After Diane’s death, he received close to £100,000, including a £28,000 life insurance payout as well as money from Diane’s bank accounts. He later sold the family home in July 2014 for £530,000 and put some of that money towards the purchase of the £1.5million home in Royston, Hertfordshire, which he shared with Helen until he killed her.
The successful children’s author had assets of £3.3million and had changed her will to make Stewart the primary beneficiary.
Stewart told the court he didn’t need Diane’s money and it was ‘for the boys’ future’.
Indeed, he often turned to his two sons – ‘the lads’ as he used to call them, who sat in the public gallery throughout – throwing them beseeching looks, just as he did during his first trial.

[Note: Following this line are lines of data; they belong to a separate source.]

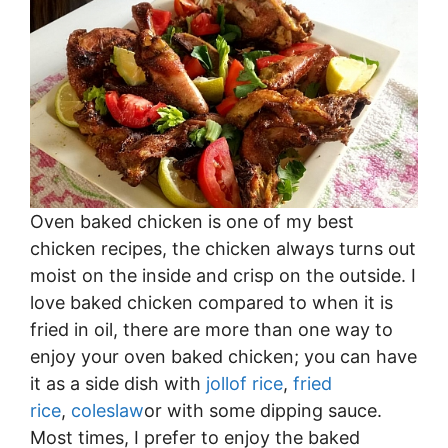
Oven baked chicken is one of my best
chicken recipes, the chicken always turns out
moist on the inside and crisp on the outside. I
love baked chicken compared to when it is
fried in oil, there are more than one way to
enjoy your oven baked chicken; you can have
it as a side dish with
jollof rice
,
fried
rice
,
coleslaw
or with some dipping sauce.
Most times, I prefer to enjoy the baked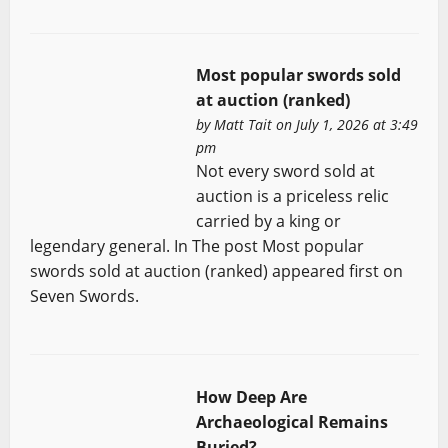
Most popular swords sold
at auction (ranked)
by
Matt Tait
on July 1, 2026 at 3:49
pm
Not every sword sold at
auction is a priceless relic
carried by a king or
legendary general. In The post Most popular
swords sold at auction (ranked) appeared first on
Seven Swords.
How Deep Are
Archaeological Remains
Buried?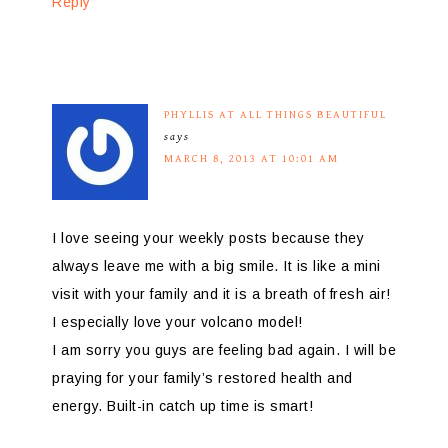
Reply
PHYLLIS AT ALL THINGS BEAUTIFUL
says
MARCH 8, 2013 AT 10:01 AM
I love seeing your weekly posts because they
always leave me with a big smile. It is like a mini
visit with your family and it is a breath of fresh air!
I especially love your volcano model!
I am sorry you guys are feeling bad again. I will be
praying for your family’s restored health and
energy. Built-in catch up time is smart!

While the judge chastised him for his utter lack of remorse and refusal to admit his crimes, Stewart kept twisting around to the spot, barely six feet away from his sons, desperately trying to catch their attention.
Both refused to look at him until the very last moment when he was taken away from the court. At that point, Jamie glared at his father.
As Mr Justice Simon Bryan put it, as he handed Stewart a whole life sentence yesterday: ‘How any father can act as you did defies comprehension.
‘For having faced the agony of watching their father jailed for murdering the woman who should have been their stepmother, both must now come to terms with the terrible truth that the father who still professes to love them also killed their mother in cold blood.’